Flink stack offers application programming interfaces (APIs) (in Java/Scala/Python), shell console, tools and Libraries to develop new data-intensive applications over Flink engine.
















2.      Deploy Layer / What does Flink’s Deploy Layer do?

Apache Flink can execute programs in a diversity of context, such as standalone, or embedded in other programs. The execution could be in a local Java Virtual Machine JVM or in different clusters with many nodes.


3.      Core Layer (Runtime) / What does Flink’s Core Layer do?

The Distributed Streaming Dataflow layer receives a program like a generic parallel data flow with arbitrary tasks, which inputs and outputs are data streams. This tasks are called “JobGraph”.

4.      Stream Processing / What is stream processing?

Stream processing is a new sight of processing, the business logic is applied to every transaction that is being recorded in real-time in a system, for example E-commerce, the Internet of Things (IofT) with various sensors that emit data online, online monitoring of traffic in a city, telecom, banking, etc. In other words, stream processing applies business logic to each event that is being captured online in instead of store whole events and hence process it as a batch. The highlight of process in this way is that the analysis will show the real or online state of the data at this instance, that is in real-time with unbounded data.

5.      Batch Processing

Bath processing is processing a huge volume of bounded data at once. The steps need for processing are called batch jobs. Batch jobs could be stored up during working hours for example working hour and hence executed during the evening, or even during weeks or months and executed on weekend or once a month. The classic example of batch processing is how the credit card companies process billing. The client does not receive a bill for each transaction, usually a customer receives the billing each month when whole data has been collected. One example for managing it is Hadoop that provides map Reduce as a processing tool for these large scale files which can be months or years of data stored.


[1]












6.      Flink DataStream API (for Stream Processing)

Data Stream is the main API that offers Apache Flink, and what makes difference with its competitors. DataStream API allows develop programs (in Java, Scala and Python) that implement transformations on data streams (see examples in 6.1). The data streams are initially created from multiple sources such as message queues, socket streams or files. The results of the data streams return via Data Sinks, which allow write the data to distributed files or for example command line terminal.

6.1  Examples of transformations in Flink:

·       Map
·       FlatMap
·       Filter
·       KeyBy
·       Reduce
·       Fold
·       Aggregations
·       Window
·       WindowAll
·       Window Apply
·       Window Reduce
·       Window Fold
·       Aggregations on windows
·       Union
·       Window Join
·       Window CoGroup
·       Connect
·       CoMap, CoFlatMap
·       Split
·       Select
·       Iterate
·       Extract Timestamps
·       Project (for data streams of Tuples)
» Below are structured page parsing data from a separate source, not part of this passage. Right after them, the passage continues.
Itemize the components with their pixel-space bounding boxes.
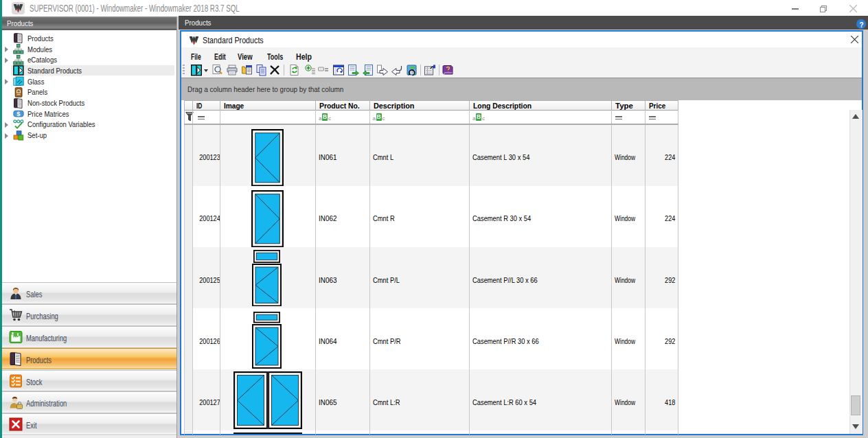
svg-text:$: $ [16,110,21,117]
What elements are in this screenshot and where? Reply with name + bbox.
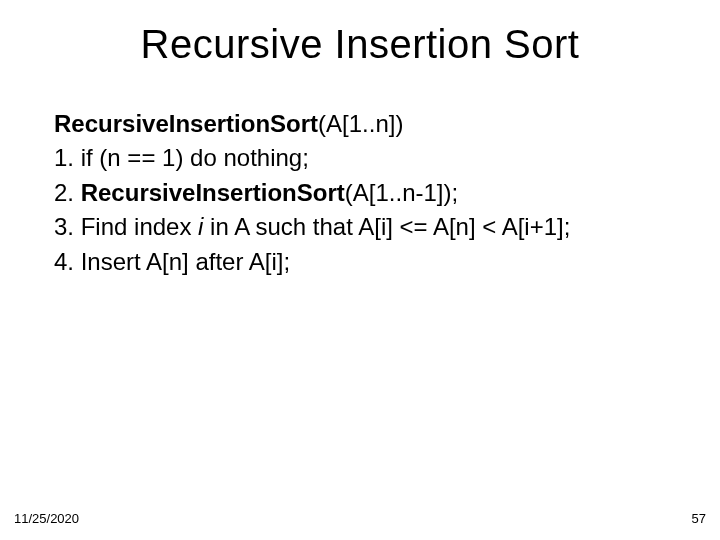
step-3-num: 3. <box>54 213 74 240</box>
slide-body: RecursiveInsertionSort(A[1..n]) 1. if (n… <box>54 108 674 280</box>
algorithm-signature: RecursiveInsertionSort(A[1..n]) <box>54 108 674 140</box>
slide: Recursive Insertion Sort RecursiveInsert… <box>0 0 720 540</box>
step-3: 3. Find index i in A such that A[i] <= A… <box>54 211 674 243</box>
slide-title: Recursive Insertion Sort <box>0 0 720 67</box>
step-1-num: 1. <box>54 144 74 171</box>
step-1: 1. if (n == 1) do nothing; <box>54 142 674 174</box>
step-4-num: 4. <box>54 248 74 275</box>
footer-date: 11/25/2020 <box>14 511 79 526</box>
step-2-func: RecursiveInsertionSort <box>81 179 345 206</box>
step-3-var: i <box>198 213 203 240</box>
step-2: 2. RecursiveInsertionSort(A[1..n-1]); <box>54 177 674 209</box>
step-4: 4. Insert A[n] after A[i]; <box>54 246 674 278</box>
step-2-num: 2. <box>54 179 74 206</box>
step-2-tail: (A[1..n-1]); <box>345 179 458 206</box>
func-name-bold: RecursiveInsertionSort <box>54 110 318 137</box>
footer-page-number: 57 <box>692 511 706 526</box>
step-3-post: in A such that A[i] <= A[n] < A[i+1]; <box>210 213 570 240</box>
step-3-pre: Find index <box>81 213 192 240</box>
func-args: (A[1..n]) <box>318 110 403 137</box>
step-1-text: if (n == 1) do nothing; <box>81 144 309 171</box>
step-4-text: Insert A[n] after A[i]; <box>81 248 290 275</box>
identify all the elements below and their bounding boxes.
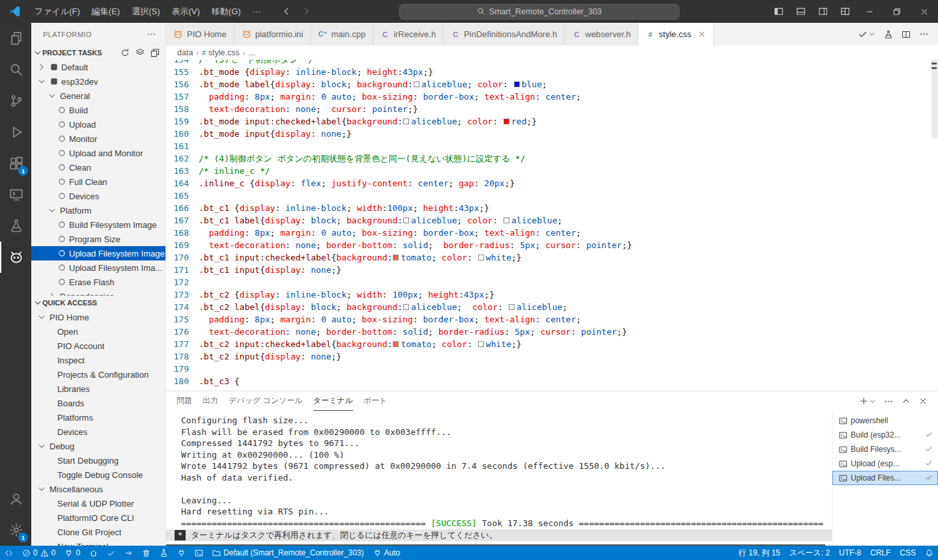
color-swatch[interactable]	[504, 119, 509, 124]
tree-item-platform[interactable]: Platform	[31, 203, 165, 217]
status-remote-indicator[interactable]	[0, 546, 18, 560]
status-pio-port-selector[interactable]: Auto	[369, 546, 405, 560]
status-pio-terminal-button[interactable]	[190, 546, 208, 560]
status-notifications[interactable]	[920, 546, 938, 560]
color-swatch[interactable]	[509, 304, 515, 310]
status-indentation[interactable]: スペース: 2	[785, 546, 834, 560]
tree-item-upload-filesystem-image[interactable]: Upload Filesystem Image	[31, 246, 165, 260]
test-icon[interactable]	[884, 30, 893, 39]
tree-item-new-terminal[interactable]: New Terminal	[31, 539, 165, 546]
activity-remote-explorer[interactable]	[0, 179, 31, 210]
refresh-icon[interactable]	[121, 48, 130, 57]
tree-item-pio-home[interactable]: PIO Home	[31, 310, 165, 324]
activity-accounts[interactable]	[0, 483, 31, 514]
breadcrumb-item[interactable]: data	[177, 48, 193, 57]
tree-item-default[interactable]: Default	[31, 60, 165, 74]
panel-tab-デバッグ コンソール[interactable]: デバッグ コンソール	[229, 391, 303, 411]
toggle-panel-icon[interactable]	[789, 0, 812, 23]
more-actions-icon[interactable]	[884, 397, 894, 406]
tree-item-build[interactable]: Build	[31, 103, 165, 117]
breadcrumb-item[interactable]: ...	[248, 48, 255, 57]
section-quick-access[interactable]: QUICK ACCESS	[31, 296, 165, 310]
terminal-output[interactable]: Configuring flash size...Flash will be e…	[166, 411, 832, 546]
restore-button[interactable]	[883, 0, 911, 23]
maximize-panel-icon[interactable]	[902, 397, 911, 406]
color-swatch[interactable]	[514, 81, 520, 87]
tree-item-debug[interactable]: Debug	[31, 439, 165, 453]
tree-item-erase-flash[interactable]: Erase Flash	[31, 275, 165, 289]
activity-source-control[interactable]	[0, 85, 31, 117]
group-tasks-icon[interactable]	[135, 48, 145, 57]
status-pio-build-button[interactable]	[102, 546, 120, 560]
tree-item-boards[interactable]: Boards	[31, 396, 165, 410]
activity-search[interactable]	[0, 54, 31, 85]
editor-scrollbar[interactable]	[931, 60, 938, 138]
activity-extensions[interactable]: 1	[0, 148, 31, 179]
tree-item-upload-filesystem-ima-[interactable]: Upload Filesystem Ima...	[31, 260, 165, 275]
menu-item[interactable]: ファイル(F)	[29, 0, 86, 23]
breadcrumb-item[interactable]: #style.css	[202, 48, 240, 57]
status-language-mode[interactable]: CSS	[895, 546, 920, 560]
toggle-sidebar-icon[interactable]	[767, 0, 789, 23]
tree-item-program-size[interactable]: Program Size	[31, 232, 165, 246]
color-swatch[interactable]	[414, 81, 419, 87]
run-task-button[interactable]	[858, 29, 875, 39]
tree-item-toggle-debug-console[interactable]: Toggle Debug Console	[31, 468, 165, 482]
tree-item-monitor[interactable]: Monitor	[31, 132, 165, 146]
status-pio-clean-button[interactable]	[137, 546, 155, 560]
more-actions-icon[interactable]	[147, 29, 156, 39]
terminal-instance-upload-files-[interactable]: Upload Files...	[832, 471, 938, 485]
terminal-instance-upload-esp-[interactable]: Upload (esp...	[832, 456, 938, 471]
terminal-instance-build-esp32-[interactable]: Build (esp32...	[832, 428, 938, 442]
activity-manage[interactable]: 1	[0, 514, 31, 546]
activity-explorer[interactable]	[0, 23, 31, 54]
tab-platformio-ini[interactable]: platformio.ini	[234, 23, 311, 46]
color-swatch[interactable]	[393, 255, 399, 260]
section-project-tasks[interactable]: PROJECT TASKS	[31, 46, 165, 60]
color-swatch[interactable]	[403, 304, 409, 310]
tree-item-full-clean[interactable]: Full Clean	[31, 175, 165, 189]
tree-item-platformio-core-cli[interactable]: PlatformIO Core CLI	[31, 511, 165, 525]
split-editor-icon[interactable]	[902, 30, 911, 39]
tree-item-platforms[interactable]: Platforms	[31, 410, 165, 425]
minimize-button[interactable]	[856, 0, 883, 23]
status-pio-test-button[interactable]	[155, 546, 173, 560]
tree-item-open[interactable]: Open	[31, 324, 165, 339]
tree-item-clone-git-project[interactable]: Clone Git Project	[31, 525, 165, 539]
panel-tab-ポート[interactable]: ポート	[363, 391, 388, 411]
tab-style-css[interactable]: #style.css	[638, 23, 714, 46]
toggle-secondary-sidebar-icon[interactable]	[812, 0, 834, 23]
open-editors-icon[interactable]	[150, 48, 160, 57]
tree-item-start-debugging[interactable]: Start Debugging	[31, 453, 165, 468]
status-cursor-position[interactable]: 行 19, 列 15	[734, 546, 785, 560]
menu-item[interactable]: 選択(S)	[126, 0, 165, 23]
tree-item-upload[interactable]: Upload	[31, 117, 165, 132]
tree-item-esp32dev[interactable]: esp32dev	[31, 74, 165, 89]
color-swatch[interactable]	[478, 341, 484, 347]
tree-item-general[interactable]: General	[31, 89, 165, 103]
menu-item[interactable]: ···	[247, 0, 267, 23]
color-swatch[interactable]	[504, 217, 509, 223]
tree-item-devices[interactable]: Devices	[31, 189, 165, 203]
status-pio-serial-monitor-button[interactable]	[173, 546, 190, 560]
status-pio-env-selector[interactable]: Default (Smart_Remote_Controller_303)	[208, 546, 368, 560]
tab-pindefinitionsandmore-h[interactable]: CPinDefinitionsAndMore.h	[444, 23, 565, 46]
tree-item-inspect[interactable]: Inspect	[31, 353, 165, 367]
close-button[interactable]	[911, 0, 938, 23]
activity-run-and-debug[interactable]	[0, 117, 31, 148]
tab-pio-home[interactable]: PIO Home	[166, 23, 234, 46]
status-pio-home-button[interactable]	[85, 546, 102, 560]
color-swatch[interactable]	[478, 255, 484, 260]
status-eol[interactable]: CRLF	[866, 546, 895, 560]
menu-item[interactable]: 移動(G)	[206, 0, 247, 23]
status-encoding[interactable]: UTF-8	[834, 546, 866, 560]
color-swatch[interactable]	[393, 341, 399, 347]
status-ports-count[interactable]: 0	[60, 546, 85, 560]
status-problems[interactable]: 00	[18, 546, 60, 560]
status-pio-upload-button[interactable]	[120, 546, 137, 560]
tab-main-cpp[interactable]: C⁺main.cpp	[311, 23, 373, 46]
panel-tab-問題[interactable]: 問題	[177, 391, 192, 411]
tree-item-serial-udp-plotter[interactable]: Serial & UDP Plotter	[31, 496, 165, 511]
tree-item-clean[interactable]: Clean	[31, 160, 165, 175]
back-icon[interactable]	[281, 7, 291, 16]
7.      Flink DataSet API (for Batch Processing)

Apache Flink provides a DataSet API that allows to developers can develop programs (in Java, Scala and Python), that implement transformations on data sets (see examples in 7.1). The data sets are initially created from multiple sources such as File-Based, Collection-Based, Socket-based, Custom. The results of the data sets return via Data Sinks, which allow write the data to distributed files or for example command line terminal.

7.1  Examples of transformations in Flink:

·       Map
·       FlatMap
·       Map Partition
·       Filter
·       Reduce
·       ReduceGroup
·       Aggregate
·       Distinct
·       Join
·       OuterJoin
·       CoGroup
·       Cross
·       Union
·       Rebalance
·       Hash-Partition
·       Range-Partition
·       Custom Partitioning
·       Sort Partition
·       First-n
·       Project (for data streams of Tuples)
·       MinBy / MaxBy (for data streams of Tuples)


8.      FlinkCEP – Complex event processing for Flink

Apache Flink includes a complex event processing library that allows to developers detect complex event patterns in a stream of endless data. With the analysis of Matching sequences data scientist can construct complex events and do a deep analysis of the data.



9.      Streaming SQL

Streaming SQL is a query language that extends the traditional SQL capabilities to process real-time data streams. The main challenge is incorporate aggregations, windows and time semantics on streams. Nowadays, Apache Flink community is working with Apache Calcite community to develop a new model for solve these challenges and improvements.


10.      Flink Table API & SQL

Flink Table API and SQL are experimental features focusing in Streaming SQL that allow to work with SQL-like expressions for relational stream and batch processing. The Table API and SQL interface operate on a relational Table abstraction and provide tight integration with Flink DataSet API.

11.      Flink ML (Machine Learning)

Apache Flink provides an extensive and newly scalable Machine Learning (ML) library for Flink developers, the main two goals of Flink ML are to help to developers keep glue code to a minimum and second goal is to make it easy to use providing detailed documentation with examples. Flink ML allows to data scientist to test their algorithms and models locally with a subset of the total data and hence with the same written code this can be executed at a much larger scale in a cluster setting.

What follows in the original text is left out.